[Records from a collection]
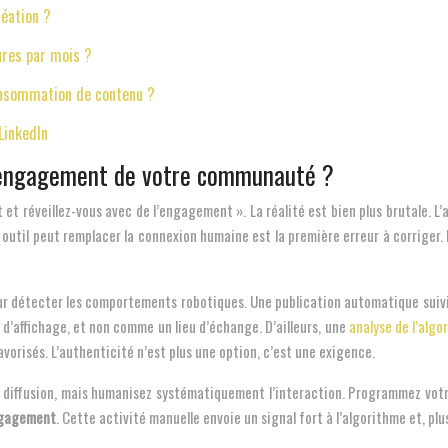
réation ?
ures par mois ?
onsommation de contenu ?
LinkedIn
l’engagement de votre communauté ?
t réveillez-vous avec de l’engagement ». La réalité est bien plus brutale. L’
outil peut remplacer la connexion humaine est la première erreur à corriger. Le
ur détecter les comportements robotiques. Une publication automatique suivie 
d’affichage, et non comme un lieu d’échange. D’ailleurs, une
analyse de l’alg
risés. L’authenticité n’est plus une option, c’est une exigence.
 diffusion, mais humanisez systématiquement l’interaction. Programmez votr
ngagement
. Cette activité manuelle envoie un signal fort à l’algorithme et, p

ACTIVITY — When copying the entries above, keep each word as it is and exclude any image.

SOLUTION TO THE PROBLEM —
réation ?
ures par mois ?
onsommation de contenu ?
LinkedIn
l’engagement de votre communauté ?
t réveillez-vous avec de l’engagement ». La réalité est bien plus brutale. L’
outil peut remplacer la connexion humaine est la première erreur à corriger. Le
ur détecter les comportements robotiques. Une publication automatique suivie 
d’affichage, et non comme un lieu d’échange. D’ailleurs, une
analyse de l’alg
risés. L’authenticité n’est plus une option, c’est une exigence.
 diffusion, mais humanisez systématiquement l’interaction. Programmez votr
ngagement
. Cette activité manuelle envoie un signal fort à l’algorithme et, p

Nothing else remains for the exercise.